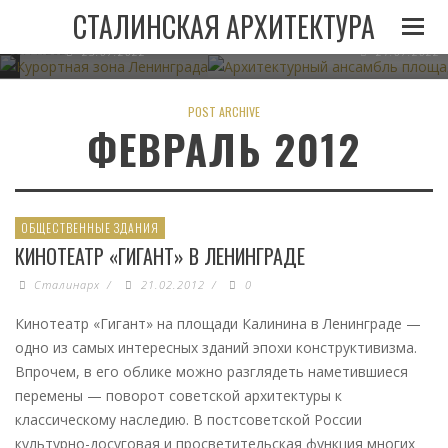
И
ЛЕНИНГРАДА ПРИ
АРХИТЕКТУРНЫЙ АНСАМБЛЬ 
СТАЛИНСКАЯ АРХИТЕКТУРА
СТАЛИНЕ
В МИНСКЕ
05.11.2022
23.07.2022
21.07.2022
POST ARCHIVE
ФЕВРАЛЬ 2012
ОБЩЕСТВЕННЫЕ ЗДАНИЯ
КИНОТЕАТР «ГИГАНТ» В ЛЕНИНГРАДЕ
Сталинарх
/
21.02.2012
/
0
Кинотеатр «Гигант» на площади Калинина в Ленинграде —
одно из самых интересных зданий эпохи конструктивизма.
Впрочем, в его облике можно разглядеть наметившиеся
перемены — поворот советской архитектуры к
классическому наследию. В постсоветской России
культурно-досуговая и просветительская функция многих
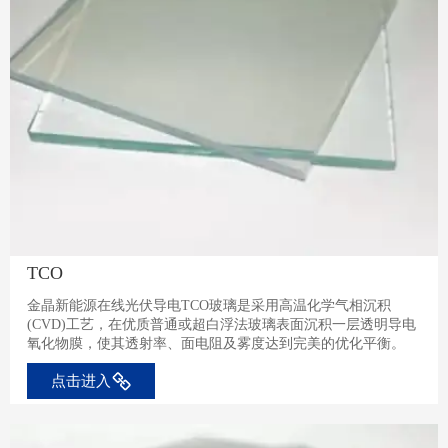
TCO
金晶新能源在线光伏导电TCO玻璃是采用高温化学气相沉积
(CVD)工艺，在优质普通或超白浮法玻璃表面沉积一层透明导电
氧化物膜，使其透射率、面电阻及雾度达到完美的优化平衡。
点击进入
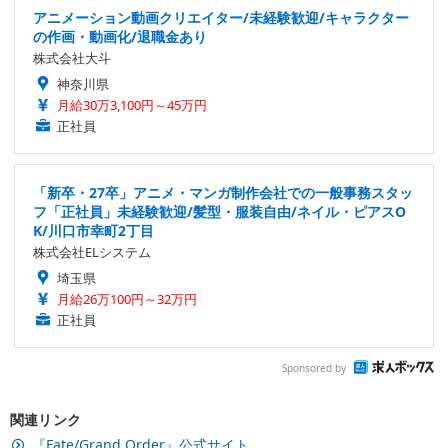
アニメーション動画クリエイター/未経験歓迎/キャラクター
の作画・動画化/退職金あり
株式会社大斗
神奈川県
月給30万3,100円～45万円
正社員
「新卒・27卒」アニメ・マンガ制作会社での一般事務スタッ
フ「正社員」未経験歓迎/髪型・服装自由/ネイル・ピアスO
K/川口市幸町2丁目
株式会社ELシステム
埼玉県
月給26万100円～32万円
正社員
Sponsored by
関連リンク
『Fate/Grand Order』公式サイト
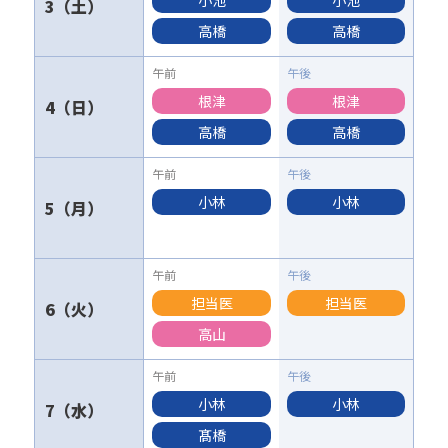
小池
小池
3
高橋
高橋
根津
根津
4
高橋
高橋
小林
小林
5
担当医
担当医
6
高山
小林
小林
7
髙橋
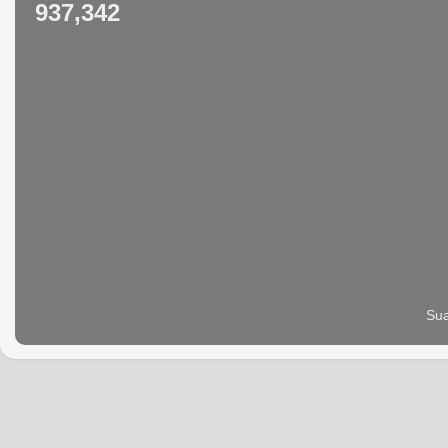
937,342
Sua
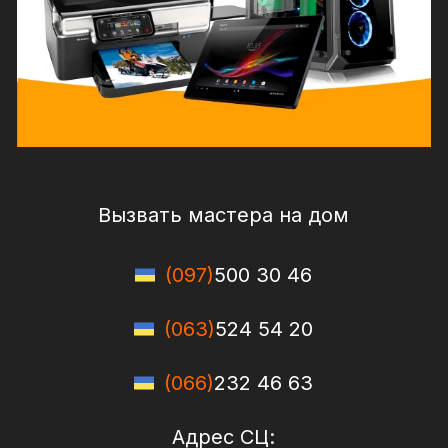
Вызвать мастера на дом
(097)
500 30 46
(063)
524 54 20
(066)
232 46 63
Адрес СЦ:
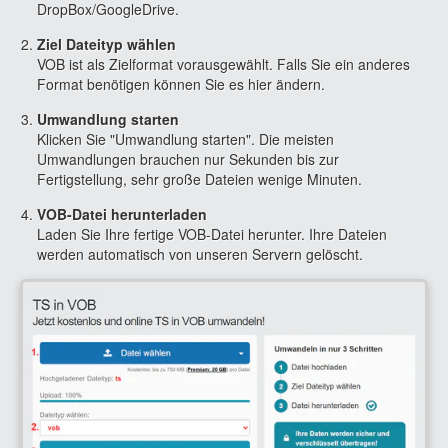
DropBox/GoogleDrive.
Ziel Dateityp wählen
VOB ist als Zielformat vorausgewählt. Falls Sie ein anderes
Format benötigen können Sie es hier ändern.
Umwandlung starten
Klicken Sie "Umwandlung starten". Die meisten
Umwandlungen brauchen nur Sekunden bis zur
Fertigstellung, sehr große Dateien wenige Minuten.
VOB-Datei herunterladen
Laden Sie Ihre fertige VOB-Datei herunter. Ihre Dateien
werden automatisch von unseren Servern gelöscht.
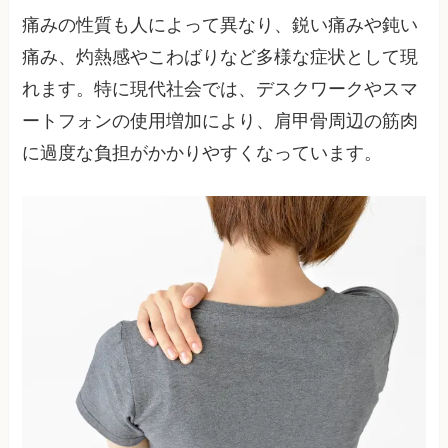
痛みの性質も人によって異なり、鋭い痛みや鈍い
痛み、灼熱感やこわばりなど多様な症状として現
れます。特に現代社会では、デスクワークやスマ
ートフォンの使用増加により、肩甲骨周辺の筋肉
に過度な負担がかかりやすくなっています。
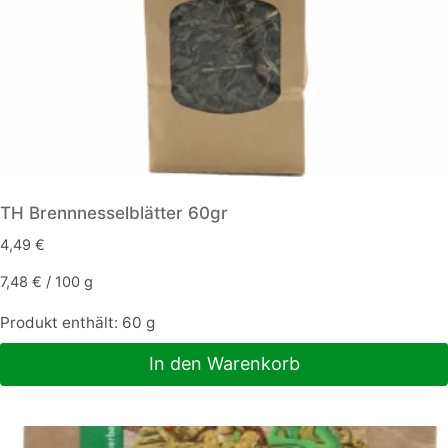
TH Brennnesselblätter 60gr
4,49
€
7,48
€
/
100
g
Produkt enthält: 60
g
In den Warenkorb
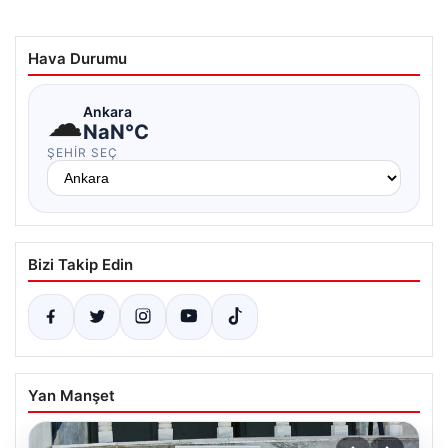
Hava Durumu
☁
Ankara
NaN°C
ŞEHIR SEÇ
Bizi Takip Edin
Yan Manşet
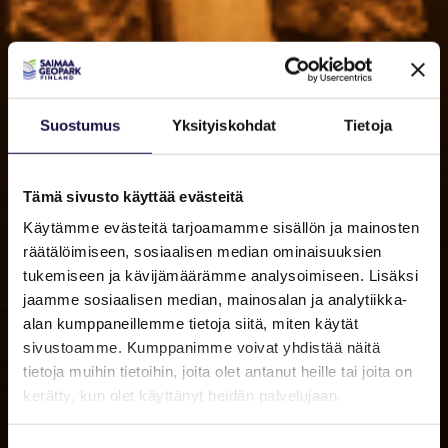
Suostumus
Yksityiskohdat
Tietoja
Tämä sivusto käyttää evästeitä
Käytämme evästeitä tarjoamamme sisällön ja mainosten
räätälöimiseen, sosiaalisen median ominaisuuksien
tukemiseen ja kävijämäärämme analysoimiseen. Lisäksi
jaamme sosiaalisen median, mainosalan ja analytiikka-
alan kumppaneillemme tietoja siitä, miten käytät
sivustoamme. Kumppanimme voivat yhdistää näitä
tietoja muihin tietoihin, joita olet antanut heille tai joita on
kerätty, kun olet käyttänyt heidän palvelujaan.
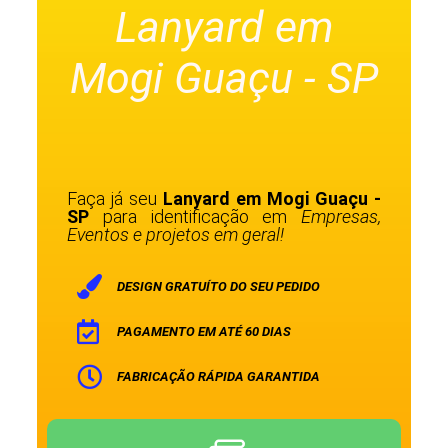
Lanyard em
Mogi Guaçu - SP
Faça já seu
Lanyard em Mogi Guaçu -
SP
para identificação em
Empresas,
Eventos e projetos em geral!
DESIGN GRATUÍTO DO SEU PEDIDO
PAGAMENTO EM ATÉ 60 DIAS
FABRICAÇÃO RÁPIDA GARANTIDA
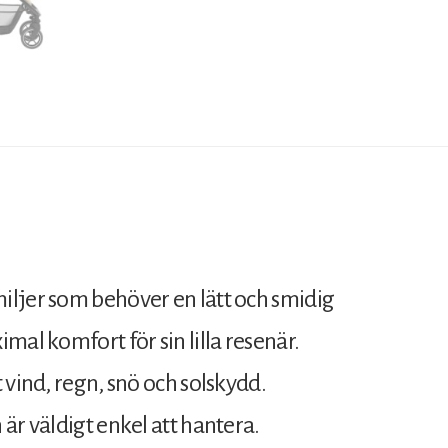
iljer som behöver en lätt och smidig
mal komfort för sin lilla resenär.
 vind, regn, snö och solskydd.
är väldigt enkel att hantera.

Directions for this task: Copy only the part of the records that runs from the first line to the line with "Впрочем, в его", ends included, leaving pictures out.

Exercise result:
И
ЛЕНИНГРАДА ПРИ
АРХИТЕКТУРНЫЙ АНСАМБЛЬ 
СТАЛИНСКАЯ АРХИТЕКТУРА
СТАЛИНЕ
В МИНСКЕ
05.11.2022
23.07.2022
21.07.2022
POST ARCHIVE
ФЕВРАЛЬ 2012
ОБЩЕСТВЕННЫЕ ЗДАНИЯ
КИНОТЕАТР «ГИГАНТ» В ЛЕНИНГРАДЕ
Сталинарх
/
21.02.2012
/
0
Кинотеатр «Гигант» на площади Калинина в Ленинграде —
одно из самых интересных зданий эпохи конструктивизма.
Впрочем, в его облике можно разглядеть наметившиеся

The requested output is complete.